January 17, 2007

Calendars Everybody Wants

"Ham? Ham? There's no meat category?" ~Eric, browsing calendars on Calendars.com

January 12, 2007

ACDC, ACDC, ACDC, Nightswimming, ACDC

"Juke box play is like Texas Hold 'Em. It's a whole different ball game when there's money on the table." ~B. Dyer

January 04, 2007

Is That Your Final Diagnosis?

"He's kinda retarded...He's pretty much retarded...He's totally retarded." ~Mark

Another Great Way to Get a Date

"Sometimes I introduce myself as, 'Hi. I'm Eric. I know someone with a Blue Oyster Cult tattoo." ~Eric

December 10, 2006

But "Buffy the Vegetarian Slayer" Just Doesn't Have the Same Ring to It

Eric: Christine's a vampire.
Me: What?
Eric: She's a vegetarian. If you don't eat red meat, you're sucking blood from something.

December 01, 2006

Ask a Johnson a Question, You Get a Johnson Answer

Leigh: Adam, that's big chunky salsa.
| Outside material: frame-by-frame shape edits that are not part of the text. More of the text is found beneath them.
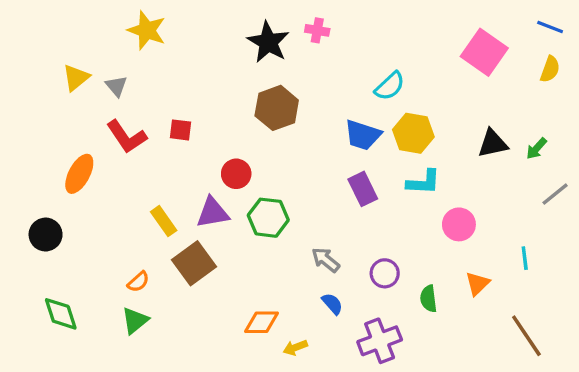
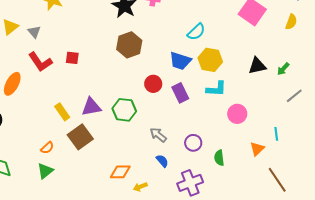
red circle: (236, 174) -> (153, 84), moved
orange triangle: (477, 283) -> (257, 149), moved

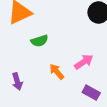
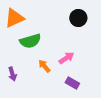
green semicircle: (39, 41) -> (30, 41), size x1.5

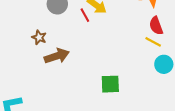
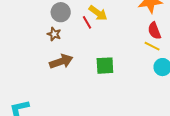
brown star: (39, 37) -> (54, 34), moved
green square: (110, 84) -> (105, 66), moved

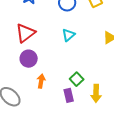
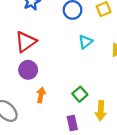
cyan triangle: (68, 35) -> (85, 42), moved
purple rectangle: (69, 95) -> (72, 123), moved

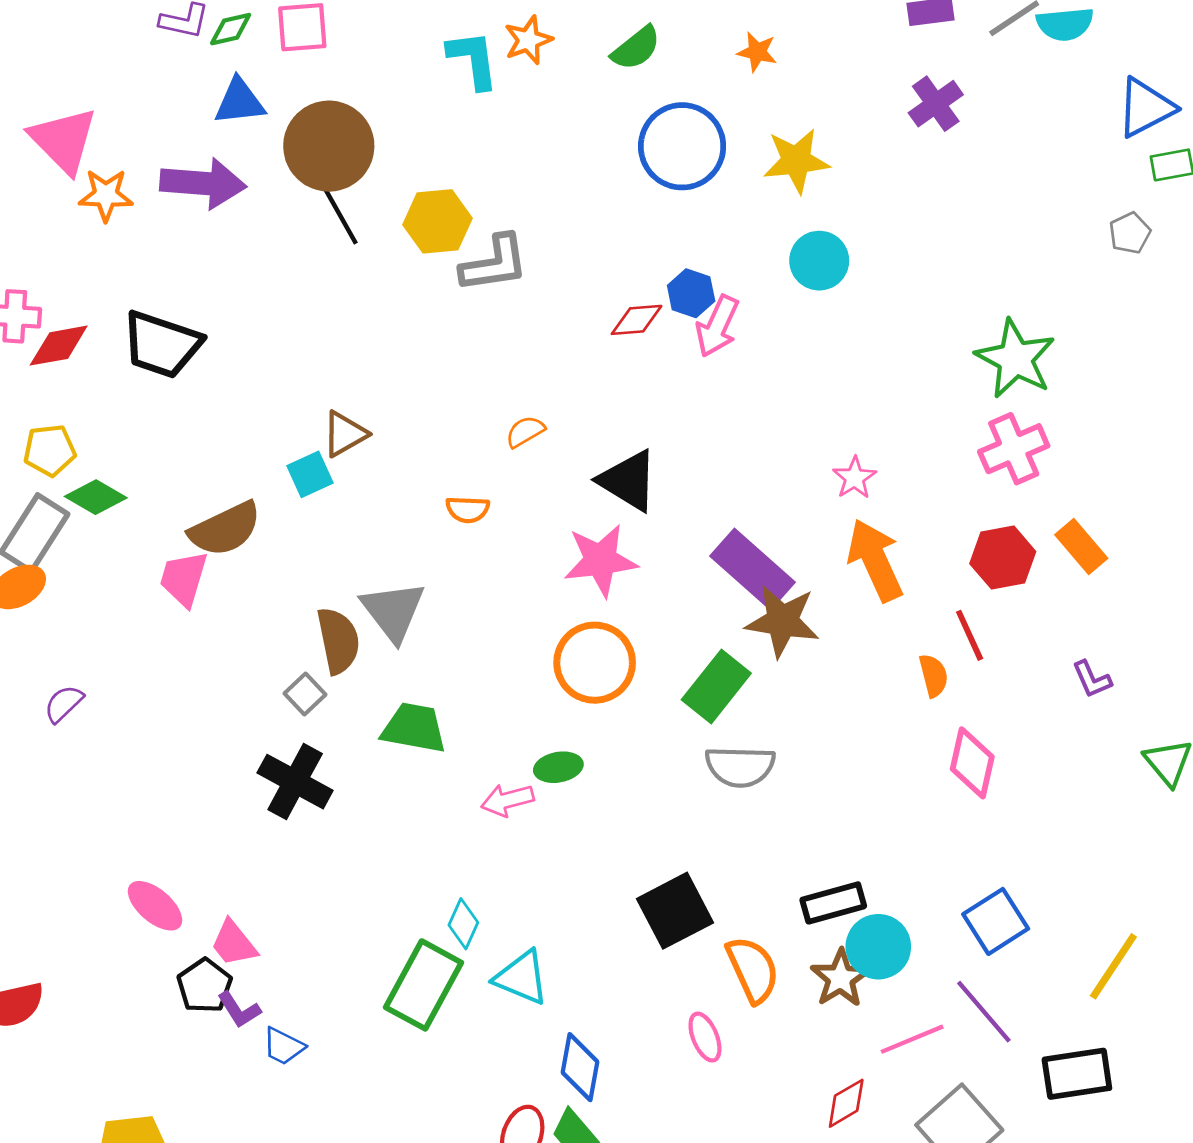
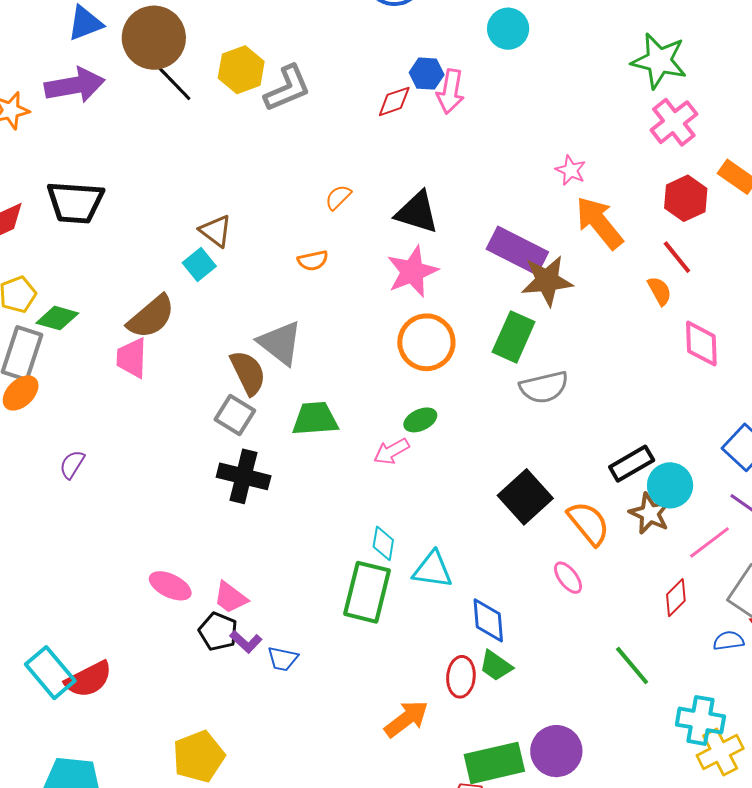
brown triangle: (345, 434) -> (216, 231), turned -39
gray square: (305, 694) -> (235, 415), size x1.4

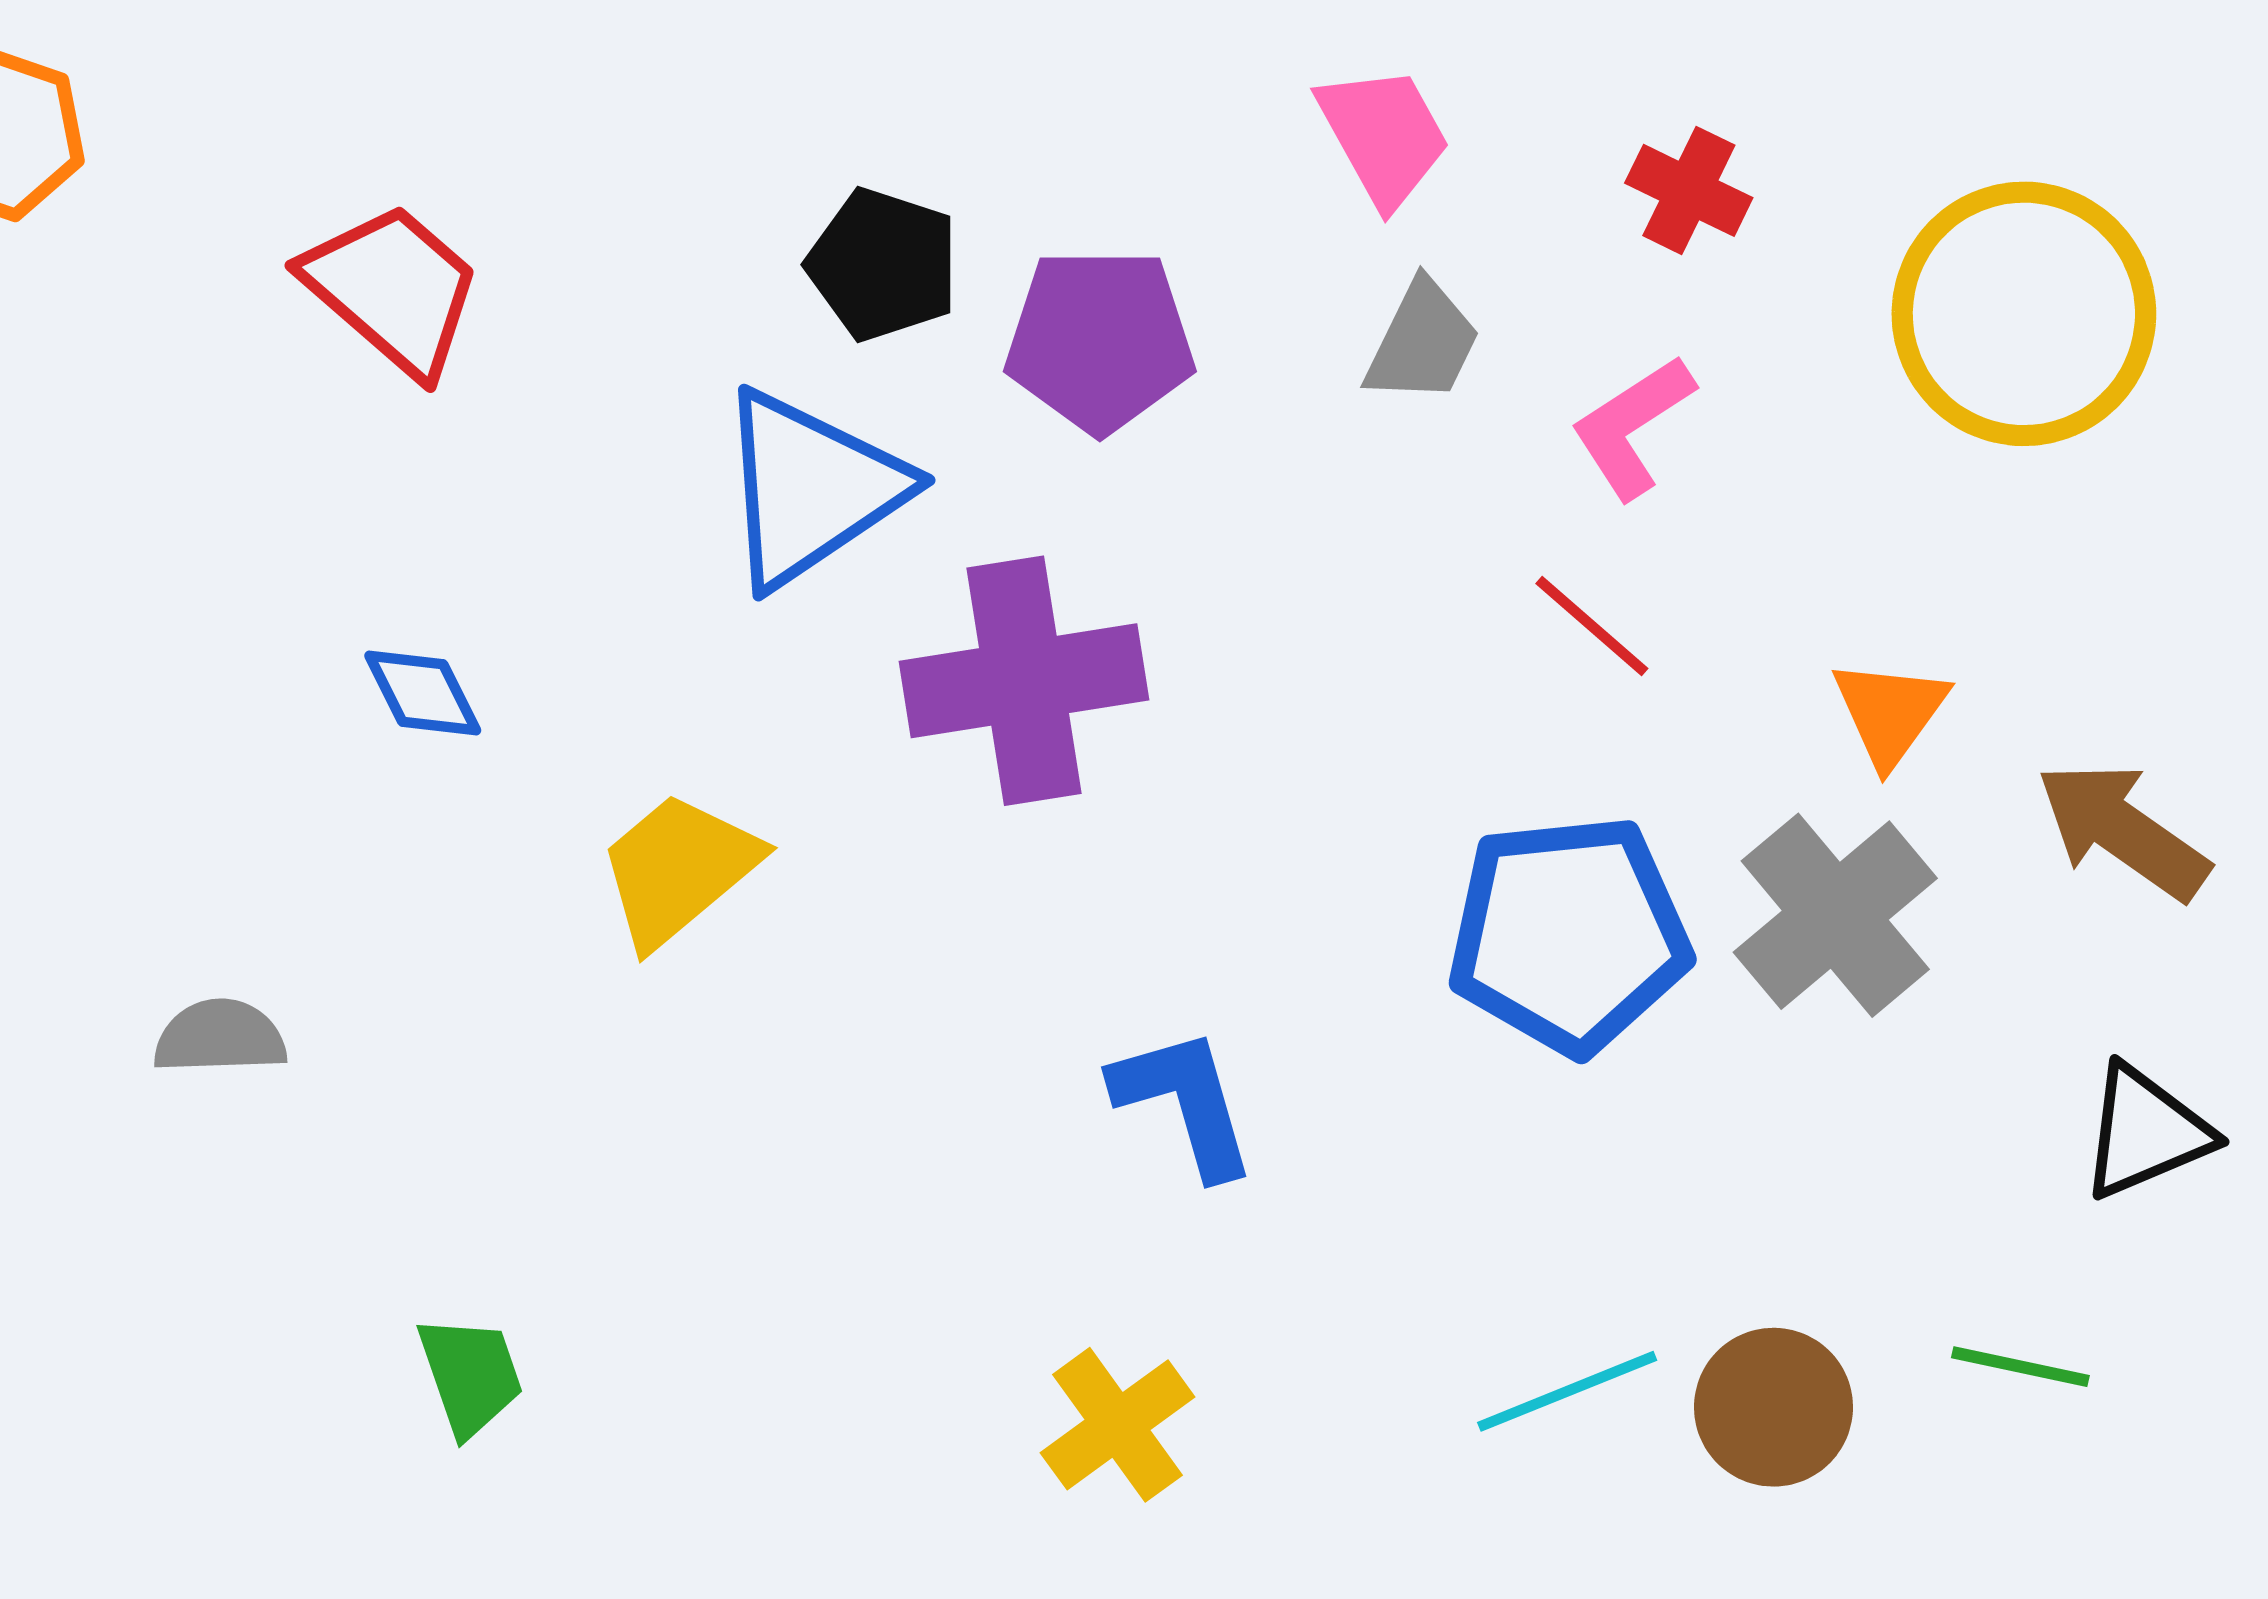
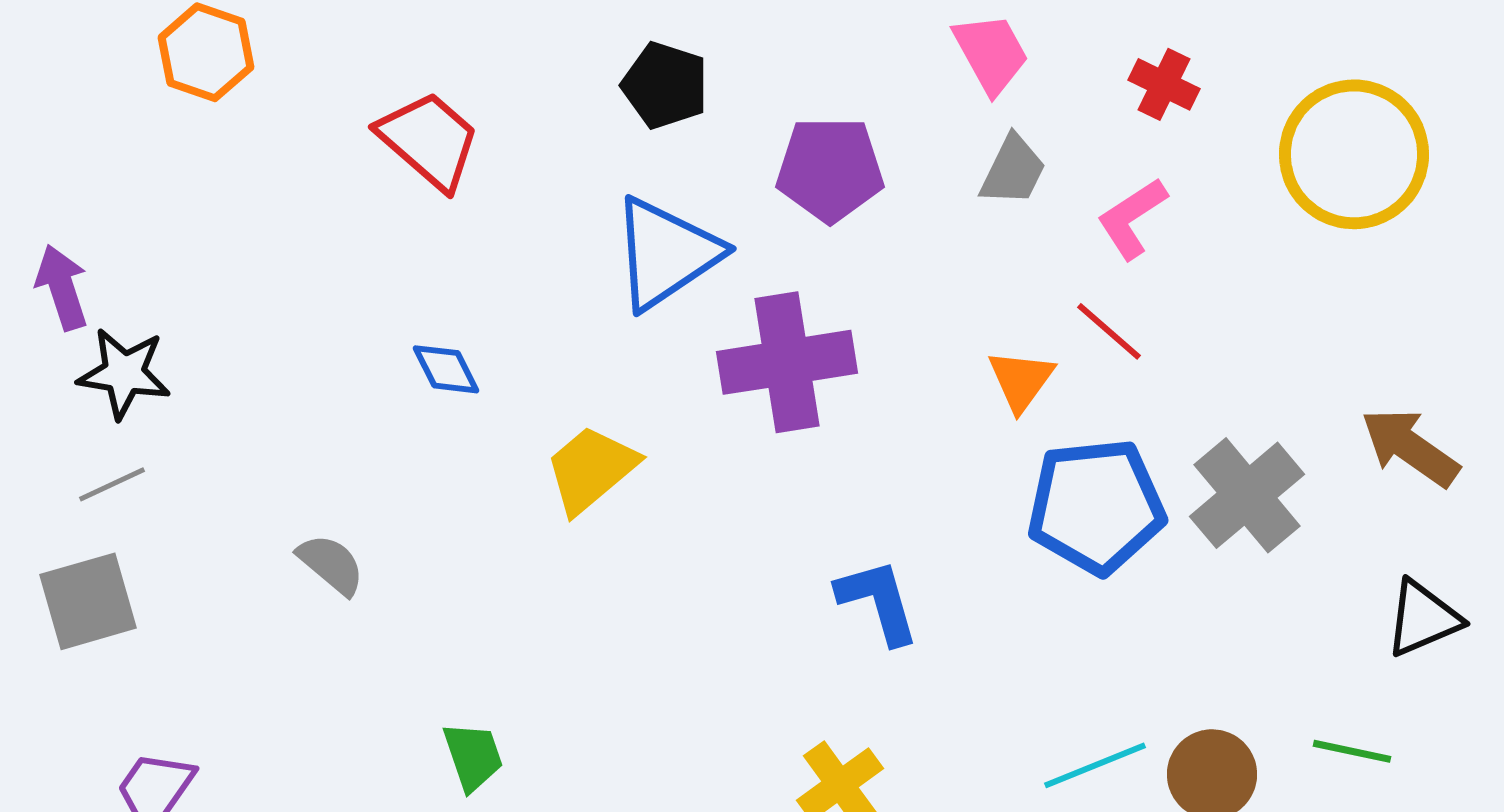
black pentagon: (883, 265) -> (665, 85), moved
orange triangle: (1890, 712) -> (1021, 380), moved
gray semicircle: (220, 1037) -> (331, 564), turned 42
What is that?
Adam: Big chunky salsa.

November 21, 2006

The More You Know, There Must Be Something Wrong With You

"He must be autistic. He knows all the state flowers. There's no other reason to know that." ~Eric

I Think the Total Number is 31 Now

"I have more balls than y'all think I do." ~Natalie

November 20, 2006

The Fewer Brain Cells, The Better

"Two decent Long Island iced teas would definitely help me do circuit conversions." ~Eric

The Best Pick-Up Line Ever

"You look like someone who just doesn't get shaken enough." ~Eric

October 27, 2006

Bicker? Us? Never.

Me (reading): ENTPs love excitement and challenge. They are talkative, clever, and good at many things.
Eric: Why are you still reading about ENTPs? We just established that I'm an INTP.
Me: I think this one sounds more like you.
Eric: What type are you? Stubborn-TP?

Overheard at Oak Hill Bar & Grill

Bartender to girl ordering drink: So are you going to keep your shirt on like the rest of our clientele?
_____

Girl in bustier:

It killed me so much, everyone thought I was a lesbian.
_____

Girl in bustier: Everything I knew went out the window.

October 26, 2006

Dear Monster.com...

"I want to design big machines that make snack cakes." ~Eric

October 22, 2006

You Know You're a Grandpa When...

Geoff: That's my favorite Talking Heads song.
Adam: I don't think you're supposed to have a favorite Talking Heads song.

October 14, 2006

It's Game Day...and the Insults Are Flying

"That's that same spin move we saw last week. Didn't need it then. Didn't look like he needed it now either." ~CBS commentator Verne Lundquist

"He's very adept at running with the ball. Not quite as adept at holding on to it." ~Verne Lundquist

October 13, 2006

Or in Floyd's Words, "Remarkably Horrible"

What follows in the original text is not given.